● GIVEN RECORDS
-*-
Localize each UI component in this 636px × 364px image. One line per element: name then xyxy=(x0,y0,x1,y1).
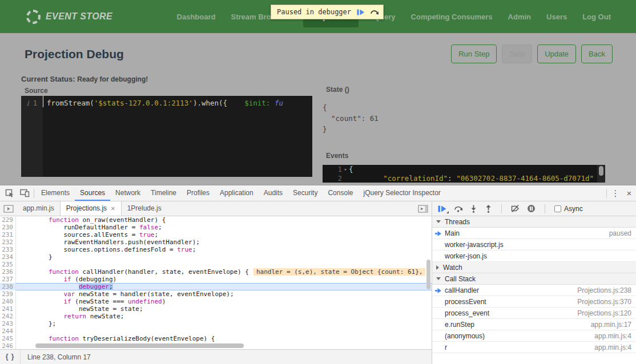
-*-
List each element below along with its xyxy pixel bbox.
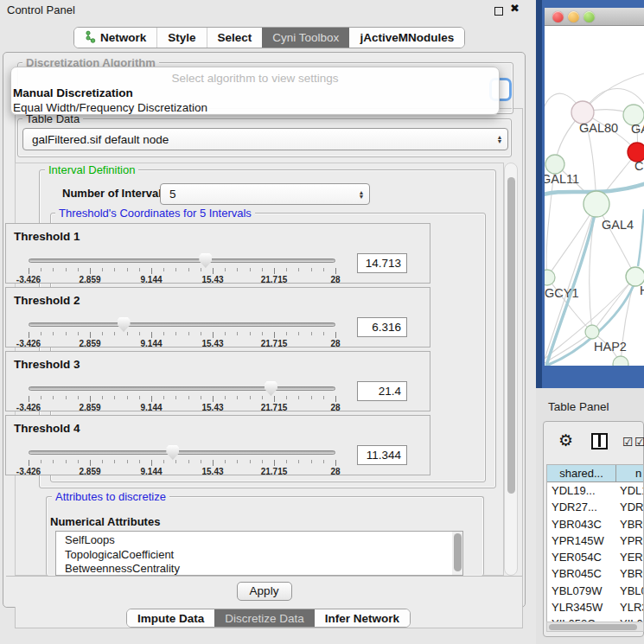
-*-
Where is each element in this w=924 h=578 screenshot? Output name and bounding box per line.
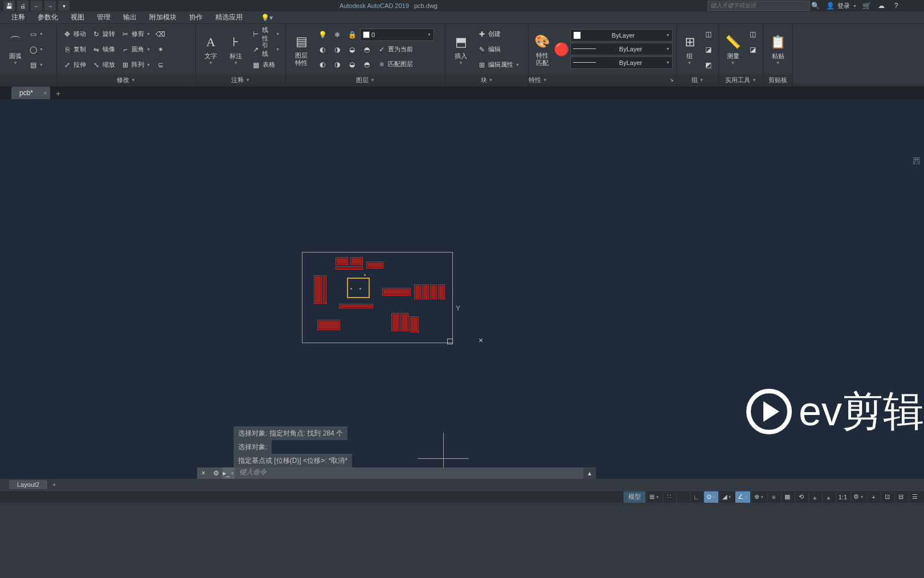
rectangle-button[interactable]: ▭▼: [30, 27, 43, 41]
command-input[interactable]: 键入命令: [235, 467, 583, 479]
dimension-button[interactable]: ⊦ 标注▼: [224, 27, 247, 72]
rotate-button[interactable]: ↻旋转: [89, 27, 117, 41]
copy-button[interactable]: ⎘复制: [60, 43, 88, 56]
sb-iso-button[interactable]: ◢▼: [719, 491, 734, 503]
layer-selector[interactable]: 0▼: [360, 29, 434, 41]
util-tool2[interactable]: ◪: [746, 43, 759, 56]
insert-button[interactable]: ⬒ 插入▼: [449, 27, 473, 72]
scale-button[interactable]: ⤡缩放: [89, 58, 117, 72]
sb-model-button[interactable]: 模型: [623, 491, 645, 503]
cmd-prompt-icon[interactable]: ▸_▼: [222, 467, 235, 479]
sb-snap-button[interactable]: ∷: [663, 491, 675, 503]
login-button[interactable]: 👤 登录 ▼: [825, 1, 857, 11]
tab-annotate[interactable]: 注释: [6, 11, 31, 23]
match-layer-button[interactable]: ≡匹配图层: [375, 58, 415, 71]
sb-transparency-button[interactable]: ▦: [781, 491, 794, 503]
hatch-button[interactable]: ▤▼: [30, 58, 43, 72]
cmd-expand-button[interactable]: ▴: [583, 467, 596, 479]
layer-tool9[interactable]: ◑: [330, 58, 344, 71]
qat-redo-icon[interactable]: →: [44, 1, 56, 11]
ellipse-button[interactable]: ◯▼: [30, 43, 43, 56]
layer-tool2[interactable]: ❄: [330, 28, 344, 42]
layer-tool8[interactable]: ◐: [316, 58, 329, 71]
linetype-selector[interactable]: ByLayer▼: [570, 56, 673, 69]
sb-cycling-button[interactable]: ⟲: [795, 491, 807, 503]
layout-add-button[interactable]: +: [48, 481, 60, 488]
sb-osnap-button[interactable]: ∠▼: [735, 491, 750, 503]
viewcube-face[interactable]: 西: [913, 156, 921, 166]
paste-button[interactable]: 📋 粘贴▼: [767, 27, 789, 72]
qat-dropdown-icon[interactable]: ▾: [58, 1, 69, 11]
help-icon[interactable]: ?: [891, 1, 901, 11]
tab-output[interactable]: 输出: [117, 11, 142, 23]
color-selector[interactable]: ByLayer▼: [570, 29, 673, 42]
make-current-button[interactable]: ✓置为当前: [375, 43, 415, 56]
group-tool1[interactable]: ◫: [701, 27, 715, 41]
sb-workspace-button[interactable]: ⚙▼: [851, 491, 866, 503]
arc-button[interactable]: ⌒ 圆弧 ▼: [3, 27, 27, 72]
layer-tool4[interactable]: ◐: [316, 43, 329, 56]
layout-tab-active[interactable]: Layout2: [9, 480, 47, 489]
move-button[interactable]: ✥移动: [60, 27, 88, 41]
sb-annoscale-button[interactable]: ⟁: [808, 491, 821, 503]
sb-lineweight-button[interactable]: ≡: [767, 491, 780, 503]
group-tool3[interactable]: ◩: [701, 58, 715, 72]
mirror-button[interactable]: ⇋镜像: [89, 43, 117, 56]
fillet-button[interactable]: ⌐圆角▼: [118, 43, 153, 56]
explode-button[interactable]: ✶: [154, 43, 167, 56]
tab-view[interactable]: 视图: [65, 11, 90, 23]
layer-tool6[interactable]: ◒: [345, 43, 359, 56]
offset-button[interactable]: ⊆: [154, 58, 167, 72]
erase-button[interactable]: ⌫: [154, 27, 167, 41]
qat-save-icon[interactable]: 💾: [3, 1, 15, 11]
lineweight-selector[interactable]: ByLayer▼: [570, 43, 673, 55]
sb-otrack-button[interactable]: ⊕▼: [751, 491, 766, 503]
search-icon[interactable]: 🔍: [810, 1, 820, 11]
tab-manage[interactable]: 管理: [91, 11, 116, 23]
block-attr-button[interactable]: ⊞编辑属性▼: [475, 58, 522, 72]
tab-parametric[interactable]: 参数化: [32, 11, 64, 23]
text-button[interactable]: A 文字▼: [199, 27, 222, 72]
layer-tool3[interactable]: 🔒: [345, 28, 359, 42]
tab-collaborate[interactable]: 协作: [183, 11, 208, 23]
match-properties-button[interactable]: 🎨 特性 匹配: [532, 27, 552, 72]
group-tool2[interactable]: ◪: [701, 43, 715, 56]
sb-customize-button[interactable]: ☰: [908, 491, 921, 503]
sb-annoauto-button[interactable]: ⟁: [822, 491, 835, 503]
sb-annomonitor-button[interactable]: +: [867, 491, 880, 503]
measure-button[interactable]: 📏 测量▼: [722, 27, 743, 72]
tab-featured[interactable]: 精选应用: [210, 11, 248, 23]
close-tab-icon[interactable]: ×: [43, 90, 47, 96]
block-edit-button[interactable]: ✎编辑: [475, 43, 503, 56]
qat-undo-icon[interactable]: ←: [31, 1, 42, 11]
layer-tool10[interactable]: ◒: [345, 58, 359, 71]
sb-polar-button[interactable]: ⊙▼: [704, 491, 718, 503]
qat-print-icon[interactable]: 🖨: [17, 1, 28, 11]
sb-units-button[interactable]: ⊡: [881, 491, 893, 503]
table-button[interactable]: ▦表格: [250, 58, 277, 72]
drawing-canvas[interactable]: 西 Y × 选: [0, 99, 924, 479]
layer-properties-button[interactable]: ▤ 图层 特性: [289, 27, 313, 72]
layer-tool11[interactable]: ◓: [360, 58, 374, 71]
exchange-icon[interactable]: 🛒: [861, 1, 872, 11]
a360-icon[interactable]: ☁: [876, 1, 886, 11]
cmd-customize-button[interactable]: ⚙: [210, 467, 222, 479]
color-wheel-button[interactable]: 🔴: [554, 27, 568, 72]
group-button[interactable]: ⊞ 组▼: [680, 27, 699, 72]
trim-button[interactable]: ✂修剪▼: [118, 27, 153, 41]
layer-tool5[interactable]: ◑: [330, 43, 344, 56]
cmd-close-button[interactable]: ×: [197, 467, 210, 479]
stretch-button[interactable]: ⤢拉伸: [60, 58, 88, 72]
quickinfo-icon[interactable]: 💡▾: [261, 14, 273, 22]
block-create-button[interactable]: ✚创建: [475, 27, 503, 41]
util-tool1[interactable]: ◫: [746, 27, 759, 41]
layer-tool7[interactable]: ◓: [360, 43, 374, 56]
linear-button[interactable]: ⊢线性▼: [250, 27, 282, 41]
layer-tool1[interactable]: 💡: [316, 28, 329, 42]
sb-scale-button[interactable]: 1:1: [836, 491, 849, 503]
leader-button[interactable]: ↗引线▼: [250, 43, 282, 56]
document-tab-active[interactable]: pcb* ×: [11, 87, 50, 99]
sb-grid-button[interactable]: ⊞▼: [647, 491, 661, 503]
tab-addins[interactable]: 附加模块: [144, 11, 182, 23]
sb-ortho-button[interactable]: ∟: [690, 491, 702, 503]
-*-
The answer is a single number: how many lines in the data above hold the string "xyxy".

2